Thomas Foley renowned for being a House unifier

Published 5:00 am Saturday, October 19, 2013

Thomas Foley, a courtly congressman from Washington state who as speaker of the House sought to still the chamber’s rising tide of partisan combat before it swept the Democratic majority, and Foley himself, out of office in 1994, died Friday at his home in Washington, D.C. He was 84.

His wife, Heather, said that the cause was complications from strokes. He had a stroke in December, was hospitalized with pneumonia in May and had been under hospice care at his home virtually since then, she said.

In a statement, President Barack Obama called Foley “a legend of the United States Congress” whose “straightforward approach helped him find common ground with members of both parties.”

Foley — well read, impeccably dressed and quite tall — had been the House majority leader when he took the speaker’s chair on June 6, 1989.

His rise came in the wake of a bitter, though successful, fight led by Rep. Newt Gingrich, a Republican from Georgia, to oust Speaker Jim Wright, a Democrat from Texas, over allegations of ethics violations; one was that he had improperly accepted gifts from a Fort Worth developer. Wright resigned before an ethics inquiry was completed.

Foley immediately appealed to “our friends on the Republican side to come together and put away bitterness and division and hostility.” He promised to treat “each and every member” fairly, regardless of party, and by most estimations he lived up to that promise to a degree unmatched by his successors.

But by 1994, Republicans had hardened, painting the Democratic-controlled House as out of touch and corrupt.

Their strategy worked.

That year, Republicans won their first majority in the House in 40 years, and Foley became the first speaker since the Civil War to be defeated for re-election in his own district.

Foley had gotten a taste of that partisanship a few days before becoming speaker, when the Republican National Committee and an aide to Gingrich had sought to portray him as homosexual. The committee put out a memo labeled “Tom Foley: Out of the Liberal Closet,” equating his voting record with that of Barney Frank, a gay representative from Massachusetts. The Gingrich aide even urged reporters to investigate Foley’s sexuality. Foley said he was not gay.

President George H.W. Bush said he was “disgusted at the memo,” but he also said he believed the RNC chairman, Lee Atwater, who had been Bush’s presidential campaign strategist, when Atwater said he did not know where the memo had originated. Because of Atwater’s own reputation for attack-dog politics, the president’s belief was not widely shared.

Foley’s five and a half years as speaker were marked by a successful effort to force Bush to accept tax increases as part of a 1990 deficit-reduction deal, and by unsuccessful opposition to the president’s plans to invade Iraq in 1991.

When Bush was succeeded by Bill Clinton, a Democrat, Foley played a central role in winning passage of Clinton’s 1993 budget plan, which also included tax increases.

Despite a long history of opposing gun control measures, Foley helped win House passage of a 1994 ban on assault weapons, which played a major role in the Republican victory that fall.

He had been shaken when a troubled Air Force enlisted man went on a shooting rampage at Fairchild Air Force Base outside Spokane, Wash., killing five people and wounding 22.

He also bucked a majority of House Democrats in supporting Clinton’s successful effort to win ratification of the North American Free Trade Agreement.

But he did not cite any of those measures in reflecting on his record in his last news conference on Nov. 19, 1994.

“If I had one compelling concern in the time that I have been speaker, but previous to that as well,” he said, “it is that we not idly tamper with the Constitution of the United States.”

He had been a fierce opponent of proposed constitutional amendments that would have required a balanced federal budget, term limits for members of Congress and a ban on flag burning, all championed by Republicans.

Of the flag-burning measure, he said, “If it is not conservative to protect the Bill of Rights, then I don’t know what conservatism is today.”

Despite sharp differences on issues, he got along better with members of the other party than any of the speakers who followed him.

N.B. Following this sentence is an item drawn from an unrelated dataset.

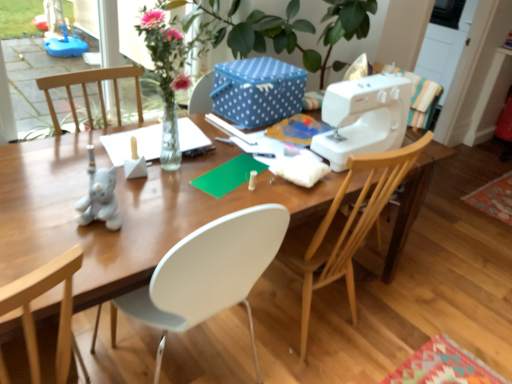 Find the location of a particular element. This screenshot has width=512, height=384. free space in front of blue dotted fabric box at upper center is located at coordinates (239, 131). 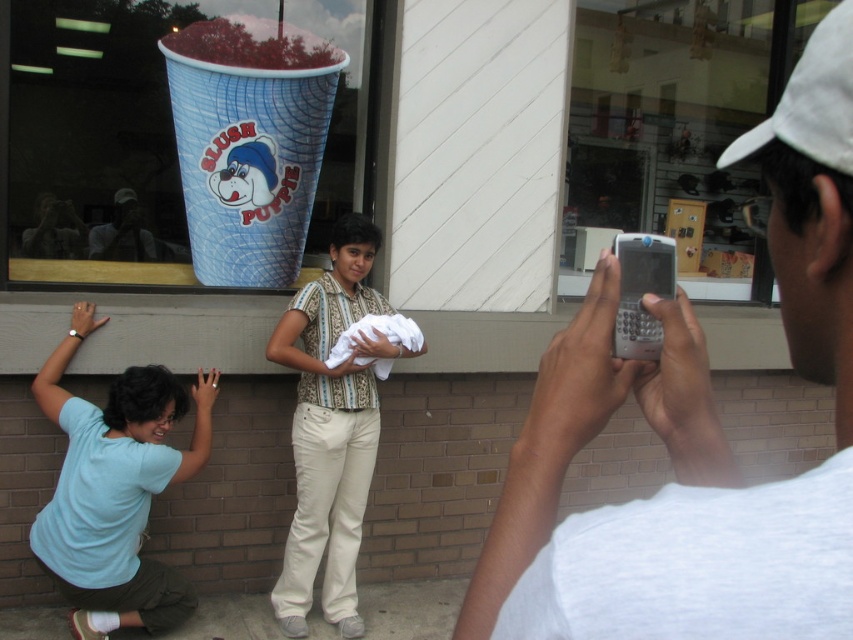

In that final news conference, asked to offer advice to the next speaker, Gingrich, he urged him to remember, “You are the speaker of the whole House and not just one party.”

Robert Michel of Illinois, the minority leader whom Foley allowed to preside at the closing of the 103rd Congress, said Foley had attained that bipartisan goal himself.

Foley, he said, “just felt it was a significant step from being majority leader” and that as speaker, “you submerge” partisan impulses.